::: Dataset records :::

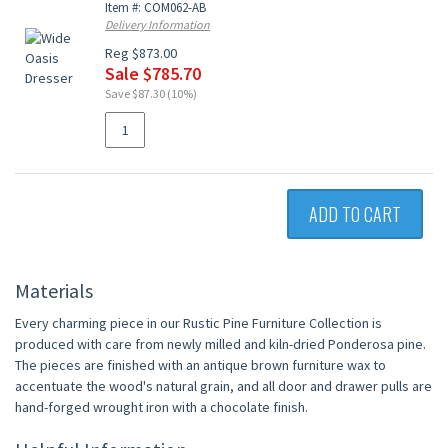
Item #: COM062-AB
Delivery Information
Reg $873.00
Sale $785.70
Save $87.30 (10%)
ADD TO CART
Materials
Every charming piece in our Rustic Pine Furniture Collection is
produced with care from newly milled and kiln-dried Ponderosa pine.
The pieces are finished with an antique brown furniture wax to
accentuate the wood's natural grain, and all door and drawer pulls are
hand-forged wrought iron with a chocolate finish.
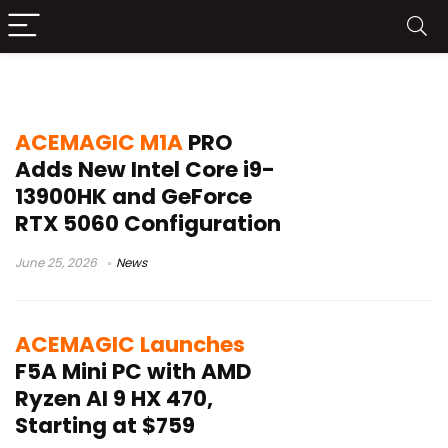
Wi-Fi 7 PC
ACEMAGIC M1A
PRO
Adds New Intel Core i9-
13900HK and GeForce
RTX 5060 Configuration
June 25, 2026
News
ACEMAGIC Launches
F5A Mini PC with AMD
Ryzen AI 9 HX 470,
Starting at $759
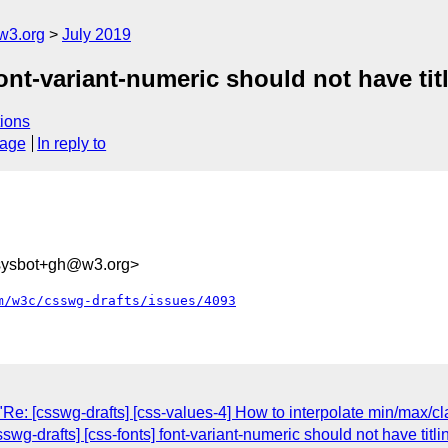
w3.org
July 2019
font-variant-numeric should not have tit
ions
sage
In reply to
-sysbot+gh@w3.org>
m/w3c/csswg-drafts/issues/4093
Re: [csswg-drafts] [css-values-4] How to interpolate min/max/c
sswg-drafts] [css-fonts] font-variant-numeric should not have titl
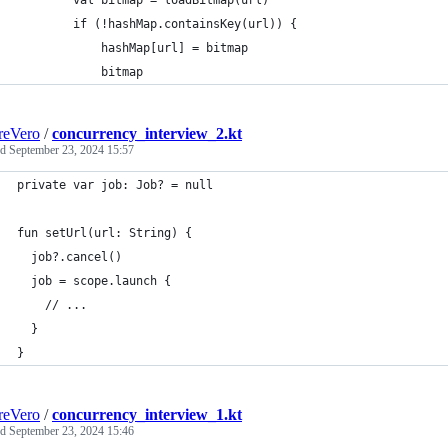
        val bitmap = loadBitmap(url)
        if (!hashMap.containsKey(url)) {
            hashMap[url] = bitmap
            bitmap
reVero
/
concurrency_interview_2.kt
ed
September 23, 2024 15:57
private var job: Job? = null
fun setUrl(url: String) {
  job?.cancel()
  job = scope.launch { 
    // ... 
  }
}
reVero
/
concurrency_interview_1.kt
ed
September 23, 2024 15:46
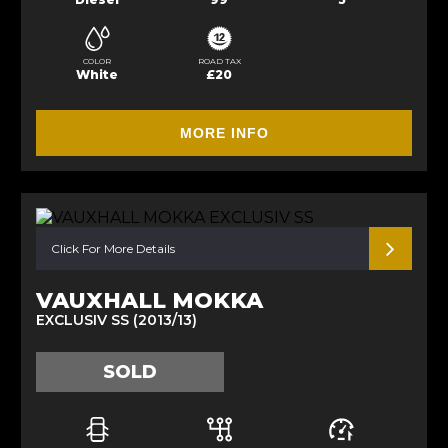
COLOR
ROAD TAX
White
£20
MORE INFO
Click For More Details
VAUXHALL MOKKA
EXCLUSIV SS (2013/13)
SOLD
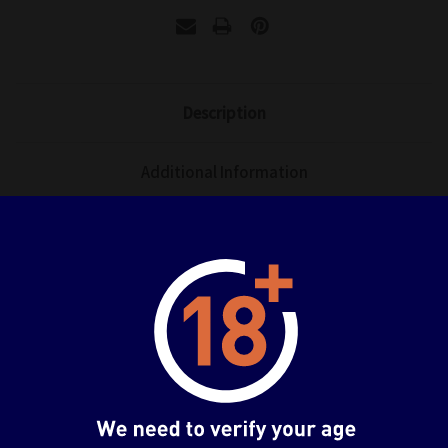
Description
Additional Information
Manufacturer: Native/ Nocturne
Release Year: 2025
Box Size (Approximately): 13 x 10 x 10 inches
Item/Figure Size (Approximately): 7.1 inches
Item No.: 4580770170050
Related Products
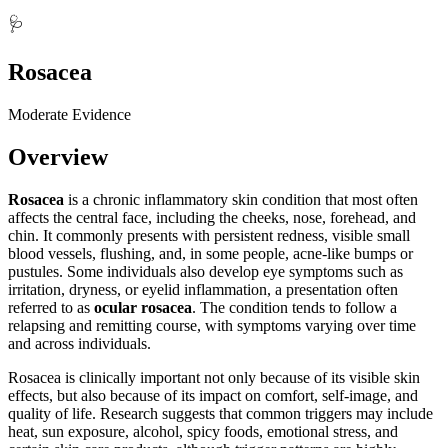
🩺
Rosacea
Moderate Evidence
Overview
Rosacea
is a chronic inflammatory skin condition that most often
affects the central face, including the cheeks, nose, forehead, and
chin. It commonly presents with persistent redness, visible small
blood vessels, flushing, and, in some people, acne-like bumps or
pustules. Some individuals also develop eye symptoms such as
irritation, dryness, or eyelid inflammation, a presentation often
referred to as
ocular rosacea
. The condition tends to follow a
relapsing and remitting course, with symptoms varying over time
and across individuals.
Rosacea is clinically important not only because of its visible skin
effects, but also because of its impact on comfort, self-image, and
quality of life. Research suggests that common triggers may include
heat, sun exposure, alcohol, spicy foods, emotional stress, and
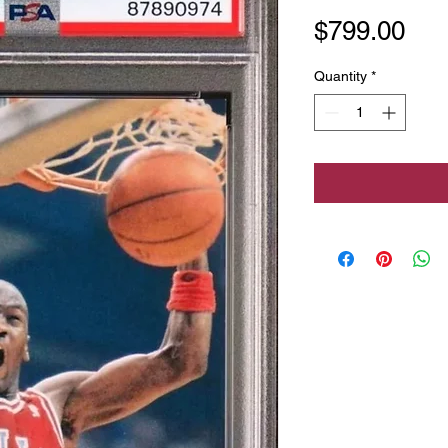
Pri
$799.00
Quantity
*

:::

Exercise description:
What is the number of lines in the records above that include the word "visible"? Reply with that number and nothing more.

Problem solution:
2